Anchorage Air Route Traffic Control Center
When the pilot of a Cessna 172 Skyhawk inadvertently flew into Instrument Flight Rules (IFR) conditions – he was not IFR-qualified – and found himself lost in the poor weather, three calm, alert and dedicated air traffic controllers from Anchorage Center came to the rescue and put their skills to work. They were aided significantly by a pilot who showed a remarkable willingness to participate and provided the controllers with detailed reports that gave them literally a birds’ eye view of the emergency situation until its safe conclusion.
Controller Mike Moravec was working at the center’s sector R6 position when a phone call came in from the Kenai flight service station. They reported that they were assisting the pilot of the Cessna, who was in trouble in the clouds and needed immediate assistance. Immediately, Moravec started to gather information. The Cessna was on a DF steer at 7,900 feet, somewhere in the vicinity of Cantwell, Alaska (located between Anchorage and Fairbanks). A DF steer, which means direction-finding guidance, is a heading which, if followed, will lead the aircraft to a predetermined point, such as the radio direction-finding station or an airport. DF guidance is given to aircraft in distress or to other aircraft that request the service.

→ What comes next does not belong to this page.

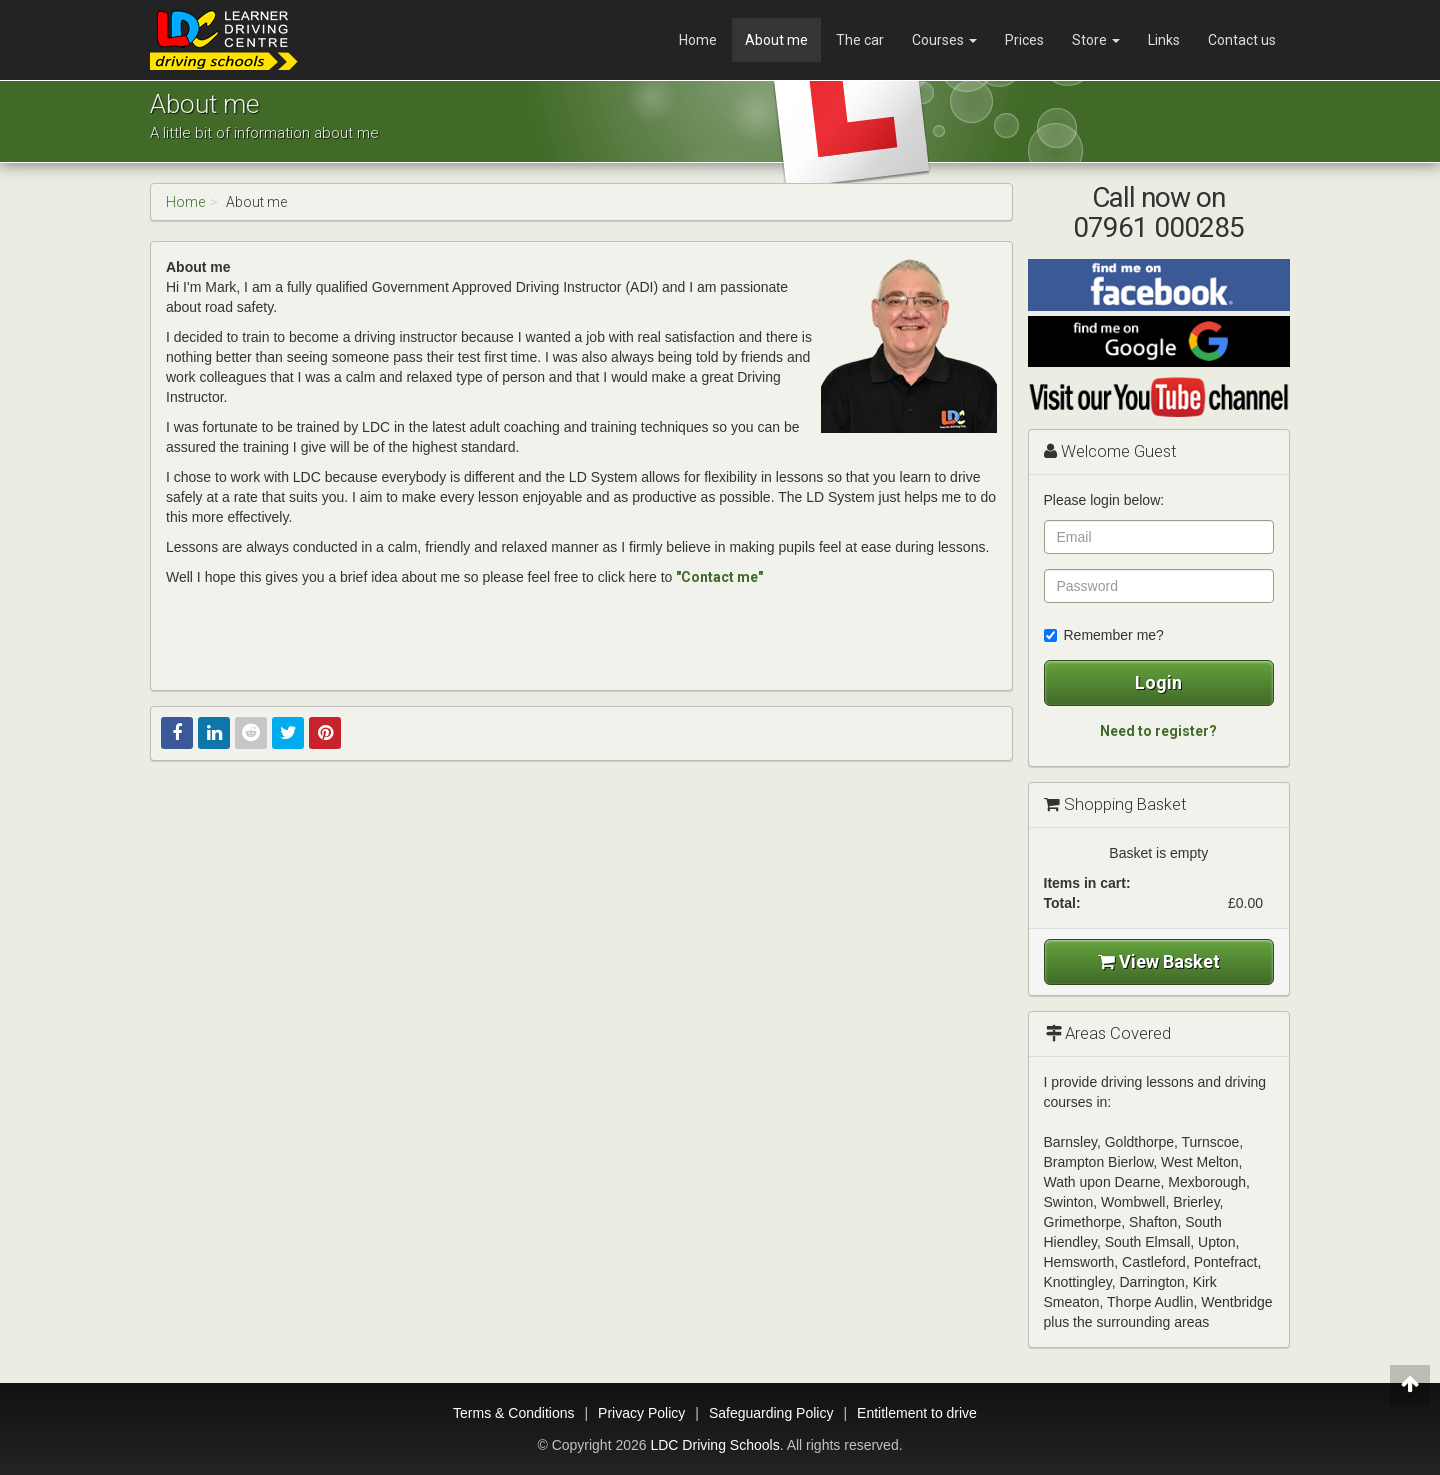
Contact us (1242, 40)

Moravec asked for assistance. Bret Brown had just finished working sector nine and immediately plugged in to sector R6 to assist. Realizing that this would be a situation that required their total attention, the sector R5 controller, Tom Eisenmayer, took control of other traffic in sector R6 while getting them off the R6 frequency. Moravec kept Anchorage Terminal Radar Approach Control (TRACON) aware of the situation and had them put the aircraft bound for sector R6 on other sectors’ frequencies. This made it easier for them to focus on the emergency.

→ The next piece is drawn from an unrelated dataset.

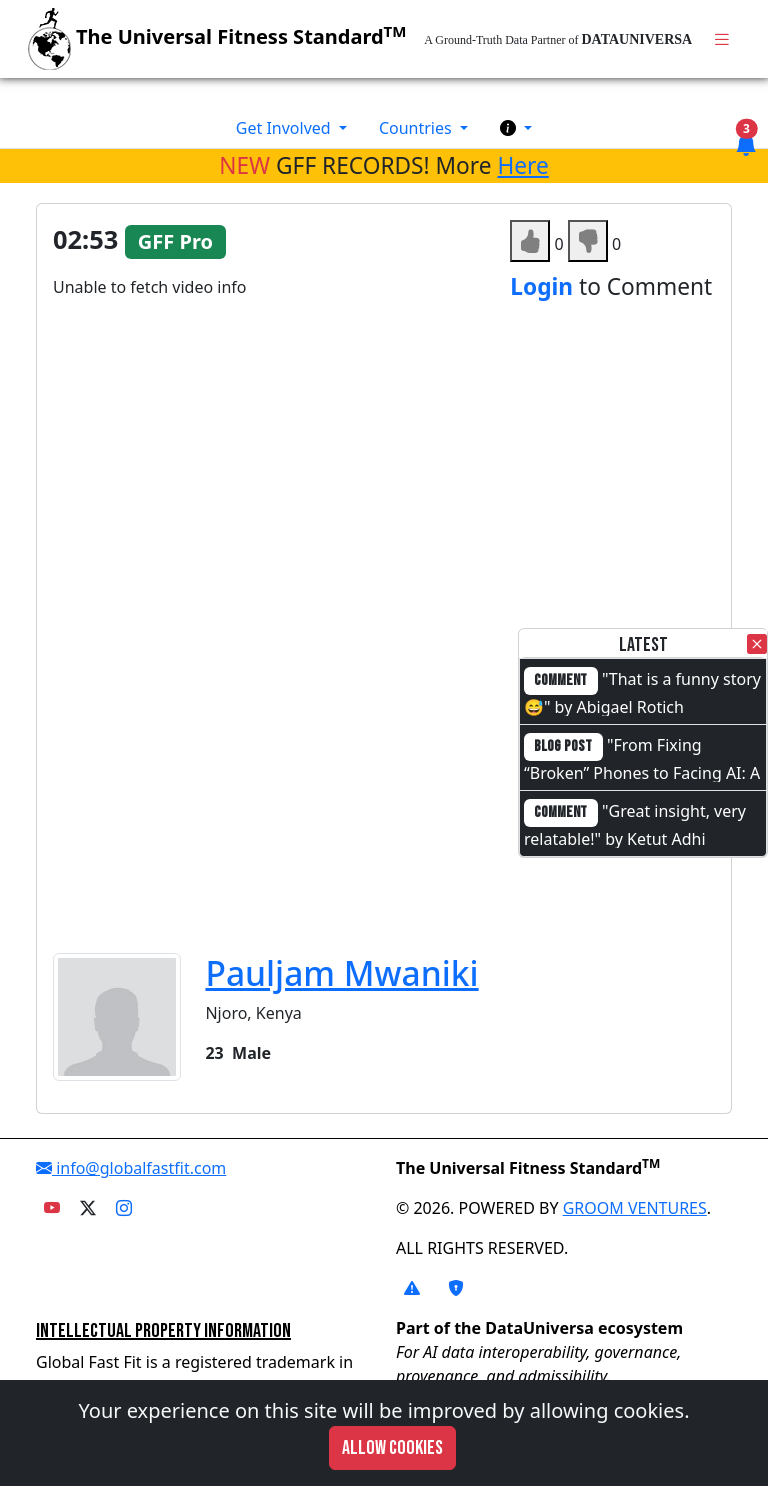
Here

When the Cessna called Anchorage Center, Brown took control of the situation by getting the position, altitude, heading, fuel and other information. Brown kept the pilot calm and aware of the plan to get him to Visual Flight Rules (VFR) weather conditions. He also learned that the pilot’s wife, who was on board, could aid in some cockpit duties, thus freeing up the pilot to maintain concentration on straight and level flight. Meanwhile, there was another aircraft that was on an IFR flight plan in the area and Brown requested his assistance. The pilot of this aircraft, Jeff Helmericks, was instrumental in finding VFR weather and provided many reports on conditions. He delayed in the area until the Cessna descended into the VFR area and then followed him to the Willow, Alaska, airport, which is located between Cantwell and Anchorage. Helmericks relayed his eyewitness report of the safe landing of the Cessna to sector R6.
It was the culmination of a remarkable team effort. Brown contributed outstanding work in gathering information, keeping the pilot pointed in the right direction and keeping the situation calm and under control. His pilot knowledge and local familiarity of the area allowed a successful outcome to the situation. Moravec came through with a skillful effort in coordinating information and managing the traffic in the sector. Eisenmayer took on additional traffic duties and kept things running smoothly for sector R6. And of course, Helmericks was in the right place at the right time to help ensure a safe outcome.

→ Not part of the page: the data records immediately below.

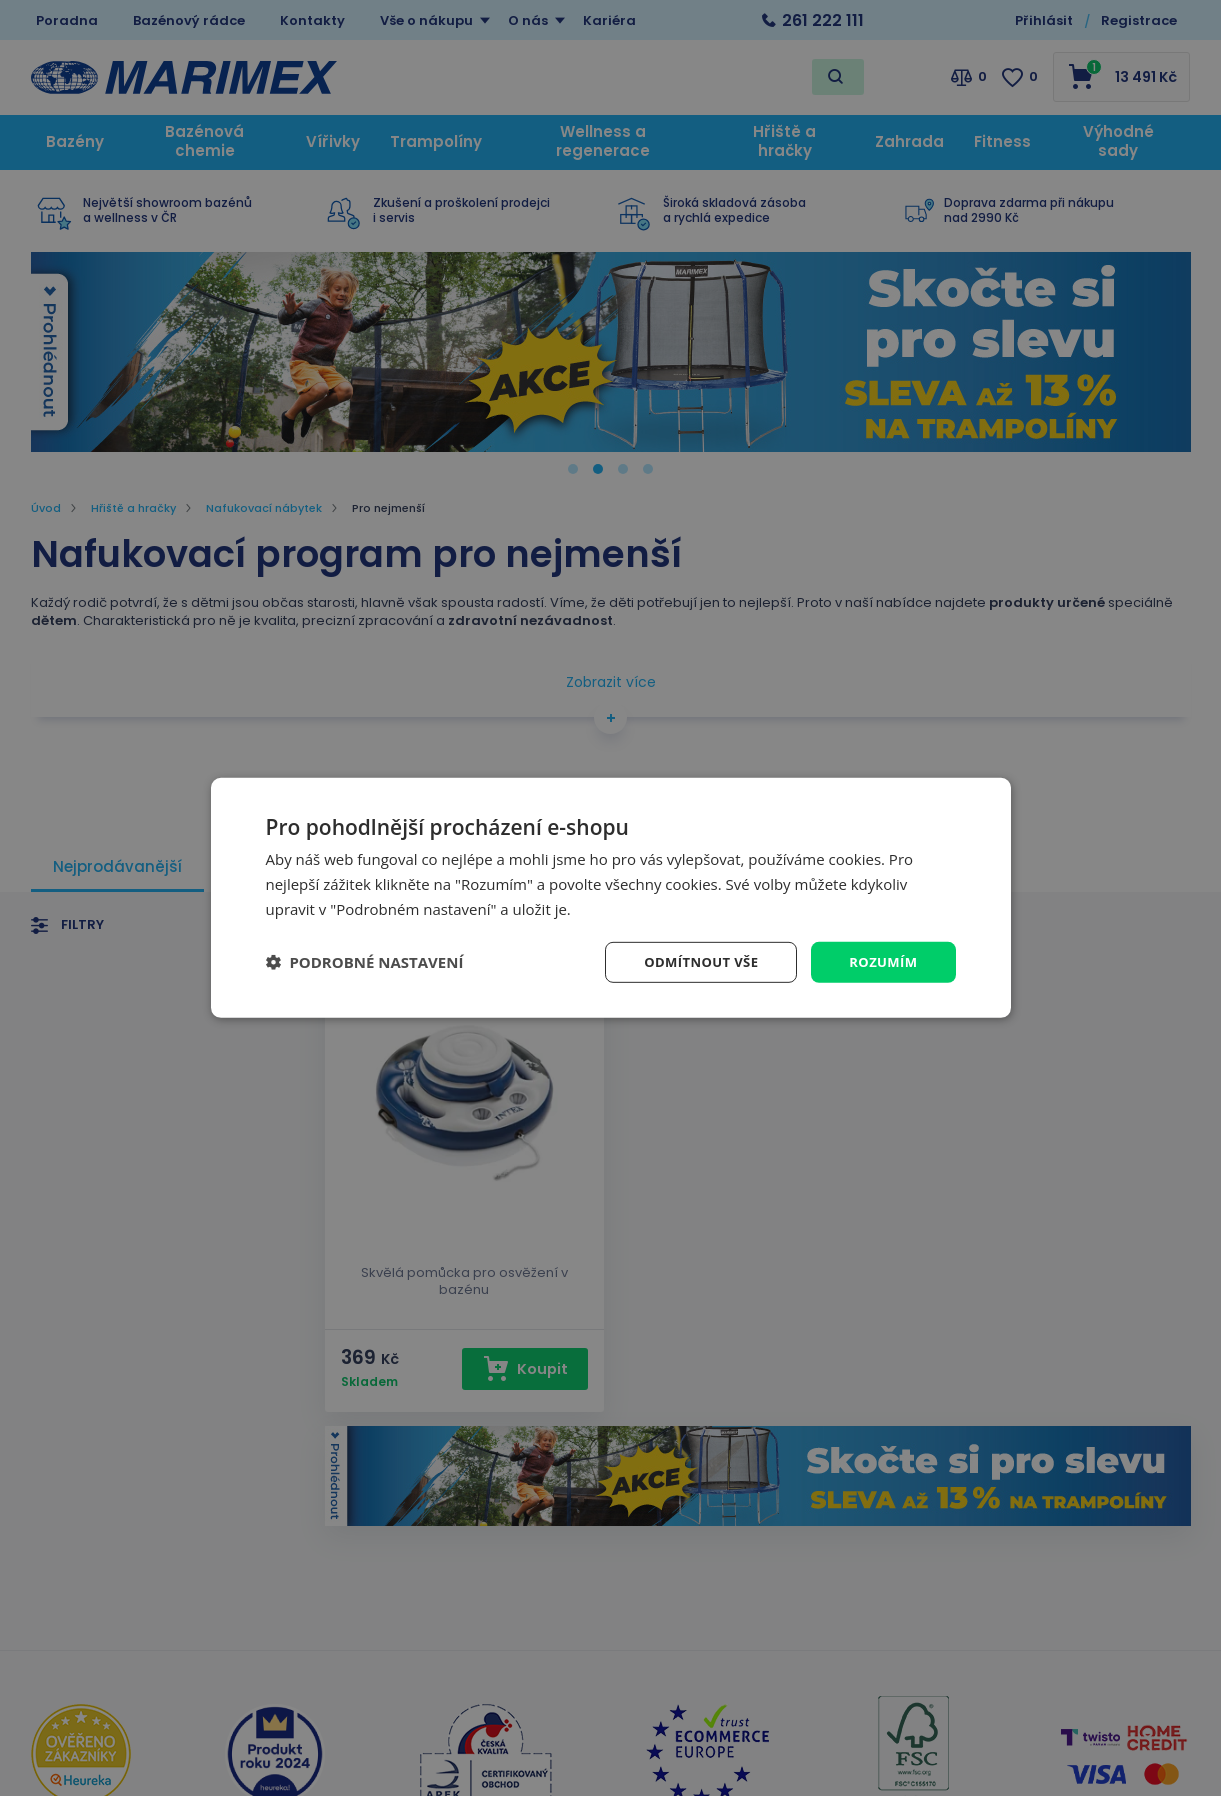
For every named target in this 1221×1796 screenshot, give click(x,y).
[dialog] (611, 897)
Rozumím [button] (881, 961)
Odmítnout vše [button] (692, 961)
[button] (365, 962)
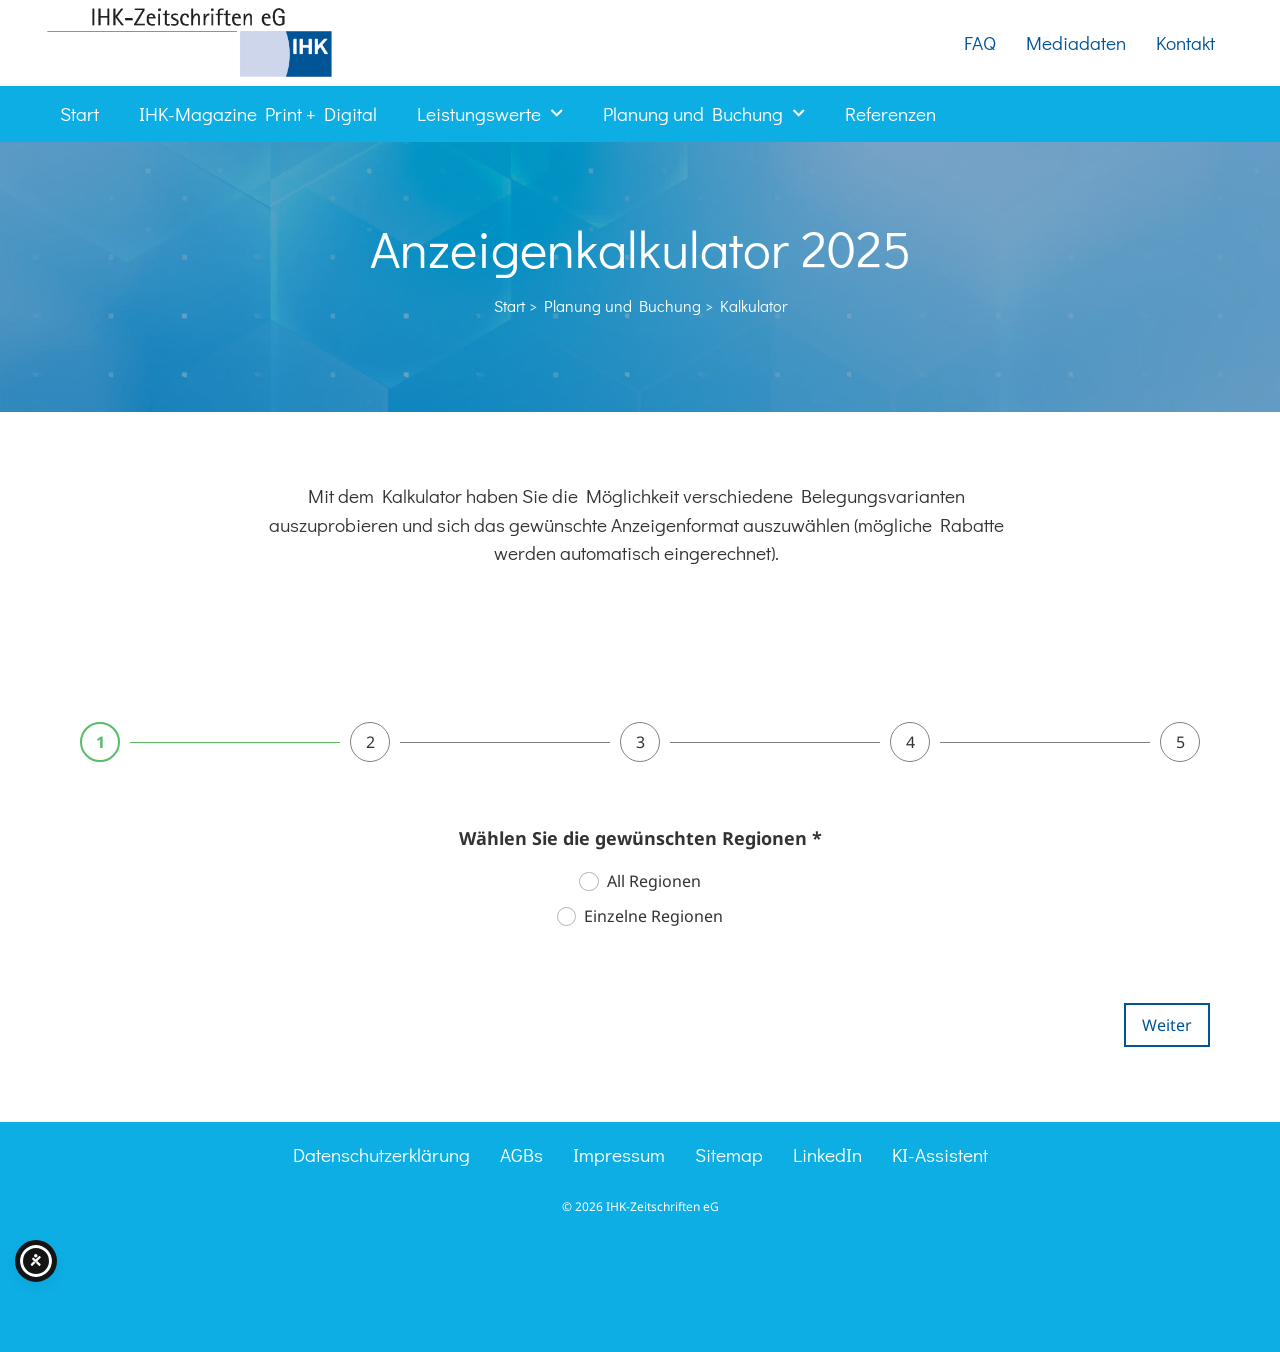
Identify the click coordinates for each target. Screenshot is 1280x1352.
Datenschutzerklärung (381, 1154)
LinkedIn (827, 1154)
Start (79, 113)
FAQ (980, 42)
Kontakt (1185, 42)
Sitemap (729, 1154)
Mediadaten (1076, 42)
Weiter (1167, 1025)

"I've known all three of these men for many years. These highly seasoned controllers worked together in a complicated situation, using their years of experience to talk a lost pilot to the ground and ensure a successful outcome. Alaska’s terrain is often remote and unforgiving, thus increasing the importance of controller skills in providing a pilot with expeditious service and the ability to succinctly describe available options. Their years of experience and knowledge came to play as they kept the pilot calm while simultaneously taking on more traffic and ensuring things continued to go smoothly in their sector. I am proud to represent these members and they are most deserving of this truly special honor. They exemplify everything that makes me proud to be an air traffic controller and I wish them the best."